** Supplied information follows **

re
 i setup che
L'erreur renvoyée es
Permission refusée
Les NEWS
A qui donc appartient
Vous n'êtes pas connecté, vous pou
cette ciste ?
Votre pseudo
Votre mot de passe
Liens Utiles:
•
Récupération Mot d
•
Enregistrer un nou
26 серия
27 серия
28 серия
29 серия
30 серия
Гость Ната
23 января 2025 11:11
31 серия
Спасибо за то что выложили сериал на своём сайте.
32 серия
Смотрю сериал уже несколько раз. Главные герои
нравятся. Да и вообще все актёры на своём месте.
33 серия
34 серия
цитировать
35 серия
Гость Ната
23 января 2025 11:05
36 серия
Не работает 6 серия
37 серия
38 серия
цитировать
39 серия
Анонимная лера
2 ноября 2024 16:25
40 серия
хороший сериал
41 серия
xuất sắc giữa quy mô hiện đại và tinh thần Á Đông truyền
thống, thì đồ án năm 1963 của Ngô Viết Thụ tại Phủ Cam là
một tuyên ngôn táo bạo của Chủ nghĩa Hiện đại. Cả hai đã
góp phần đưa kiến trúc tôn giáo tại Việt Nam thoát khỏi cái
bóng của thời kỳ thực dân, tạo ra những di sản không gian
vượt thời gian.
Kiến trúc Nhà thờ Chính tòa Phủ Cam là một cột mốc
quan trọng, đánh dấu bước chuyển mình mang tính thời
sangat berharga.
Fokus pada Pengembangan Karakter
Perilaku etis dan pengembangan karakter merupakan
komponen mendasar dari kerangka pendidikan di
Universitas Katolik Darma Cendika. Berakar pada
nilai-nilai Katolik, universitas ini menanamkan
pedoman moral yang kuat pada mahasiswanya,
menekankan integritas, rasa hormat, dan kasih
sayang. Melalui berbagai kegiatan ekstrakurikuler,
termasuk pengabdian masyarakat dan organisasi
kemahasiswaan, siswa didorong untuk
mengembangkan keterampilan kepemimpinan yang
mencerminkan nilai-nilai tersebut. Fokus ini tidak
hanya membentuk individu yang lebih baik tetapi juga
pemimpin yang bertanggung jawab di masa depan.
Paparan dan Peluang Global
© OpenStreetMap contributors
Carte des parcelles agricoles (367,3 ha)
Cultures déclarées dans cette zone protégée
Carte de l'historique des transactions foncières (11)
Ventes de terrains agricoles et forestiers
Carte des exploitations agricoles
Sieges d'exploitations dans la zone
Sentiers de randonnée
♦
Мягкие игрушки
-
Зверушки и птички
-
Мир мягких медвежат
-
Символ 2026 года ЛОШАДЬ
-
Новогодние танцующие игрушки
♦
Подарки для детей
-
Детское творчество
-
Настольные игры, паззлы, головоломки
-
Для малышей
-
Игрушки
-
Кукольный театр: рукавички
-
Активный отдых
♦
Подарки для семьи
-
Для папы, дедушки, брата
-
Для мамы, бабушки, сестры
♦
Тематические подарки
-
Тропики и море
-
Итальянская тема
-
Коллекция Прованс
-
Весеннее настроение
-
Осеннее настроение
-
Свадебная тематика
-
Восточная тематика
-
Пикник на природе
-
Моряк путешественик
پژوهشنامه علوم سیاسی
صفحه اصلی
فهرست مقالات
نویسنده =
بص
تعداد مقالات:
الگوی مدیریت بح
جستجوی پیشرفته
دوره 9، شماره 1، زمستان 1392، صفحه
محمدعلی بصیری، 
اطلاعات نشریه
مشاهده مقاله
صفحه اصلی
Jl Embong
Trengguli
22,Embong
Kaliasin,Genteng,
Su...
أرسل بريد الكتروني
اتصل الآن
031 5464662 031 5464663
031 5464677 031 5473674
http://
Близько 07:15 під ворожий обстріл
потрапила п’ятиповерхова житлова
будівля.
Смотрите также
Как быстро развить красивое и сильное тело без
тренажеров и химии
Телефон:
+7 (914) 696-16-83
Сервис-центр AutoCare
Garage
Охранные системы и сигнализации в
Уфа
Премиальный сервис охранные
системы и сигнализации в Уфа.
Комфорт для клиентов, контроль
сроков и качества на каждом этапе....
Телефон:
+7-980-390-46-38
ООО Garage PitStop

** End of Supplied information **

### Your instructions
Copy, exactly as written, the lines above, beginning with the one that contains "جستجوی پیشرفته" and ending with the last.

### Solution for this task
جستجوی پیشرفته
دوره 9، شماره 1، زمستان 1392، صفحه
محمدعلی بصیری، 
اطلاعات نشریه
مشاهده مقاله
صفحه اصلی
Jl Embong
Trengguli
22,Embong
Kaliasin,Genteng,
Su...
أرسل بريد الكتروني
اتصل الآن
031 5464662 031 5464663
031 5464677 031 5473674
http://
Близько 07:15 під ворожий обстріл
потрапила п’ятиповерхова житлова
будівля.
Смотрите также
Как быстро развить красивое и сильное тело без
тренажеров и химии
Телефон:
+7 (914) 696-16-83
Сервис-центр AutoCare
Garage
Охранные системы и сигнализации в
Уфа
Премиальный сервис охранные
системы и сигнализации в Уфа.
Комфорт для клиентов, контроль
сроков и качества на каждом этапе....
Телефон:
+7-980-390-46-38
ООО Garage PitStop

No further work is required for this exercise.